Фрейм-аналитику абсолютно безразличны те образы пространства, которые есть «в голове» у горожан. Его интересуют системы различений, когнитивные решетки, которые наблюдатель и участник городской драмы использует для распознавания элементов городской жизни – действий, взаимодействий, событий коммуникации. Возможно, в когнитивном отношении фрейм и является «схемой репрезентации объекта», но если для Линча и Толмэна таковым объектом оказывается само место (мегаполис или лабиринт), то для Ирвинга Гофмана – взаимодействие в нем. Мой отчисленный из Иерусалимского университета коллега, скорее всего, обладал какой-то ментальной картой Иерусалима в целом и того лабиринта, который представляет собой кампус на Хар-а-Цофим. Но отчислили его не поэтому (хотя Толмэн наверняка усмотрел бы причины его отчисления в слишком узкой «когнитивной карте»: мой приятель просто не знал, что можно пройти мимо вечеринки к себе в комнату и не видел всей картины в целом). Проблема в том, что сценарий взаимодействия довольно строго прописан и подобен компьютерной программе (аналогия, за которую фрейм-аналитикам тоже пришлось выдержать немало критики). Блок общежития был организован таким образом, что запускал одни сценарии («непринужденное общение») и затруднял другие («принужденная учеба»).

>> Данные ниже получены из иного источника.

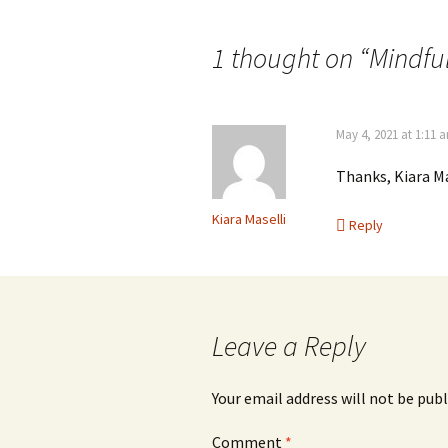
navigation
1 thought on “
Mindfu
May 4, 2021 at 1:11 
Thanks, Kiara Ma
Kiara Maselli
Reply
Leave a Reply
Your email address will not be publ
Comment
*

А это приводит нас ко второму источнику фрейм-анализа – к теории коммуникации.
Понимание общества возможно исключительно посредством изучения сообщений и используемых для их передачи средств связи…
Чтобы актуализировать некоторый сценарий социального взаимодействия, одних когнитивных решеток, разумеется, недостаточно. Нужно, чтобы фреймирующее сообщение было доставлено и считано. Следовательно, необходимо перенести фокус внимания с интерпретативных схем на процессы коммуникации.

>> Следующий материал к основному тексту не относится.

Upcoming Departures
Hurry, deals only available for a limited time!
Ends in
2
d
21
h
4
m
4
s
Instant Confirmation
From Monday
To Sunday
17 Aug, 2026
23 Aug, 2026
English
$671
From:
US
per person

Однако в случае перенасыщенной сигналами городской среды понятие коммуникации оказывается до отвращения расплывчатым. Простая, казалось бы, ситуация: вы стоите в пробке на выезде с МКАДа. Что именно здесь является сообщением? Сигналы светофора? Маневры других автомобилистов? Информация о дорожных работах, запоздало прозвучавшая по радио? Нервные пожелания сидящего на соседнем сиденье друга, опаздывающего в аэропорт? Продолжительные гудки подрезанного вами автолюбителя? Неуместные рекомендации навигатора? Стершаяся до неразличимости разметка дорожного полотна? Загоревшаяся красная лампочка на приборной доске? Видимо, все вышеперечисленное. Рафинированная концептуальная схема «отправитель – сообщение – адресат», неоднократно апробированная исследователями коммуникации, здесь не работает. Часть сообщений отправляется автоматически, часть – намеренно, а часть встроена в саму ситуацию взаимодействия. Каждый раз, когда фрейм-аналитик пытается вычленить все присутствующие в некотором отрезке интеракции фреймирующие сигналы, он впадает в отчаяние. И тем не менее, как компетентные участники городской жизни, мы, кажется, всегда можем более или менее безошибочно сориентироваться в происходящем (во многом именно благодаря явной избыточности дублирующих друг друга сигналов). Чтобы выяснить удельный вес каждого конкретного сообщения в процессе фреймирования событий взаимодействия, попробуем поместить некоторый фрагмент интеракции в контролируемые условия полевого эксперимента.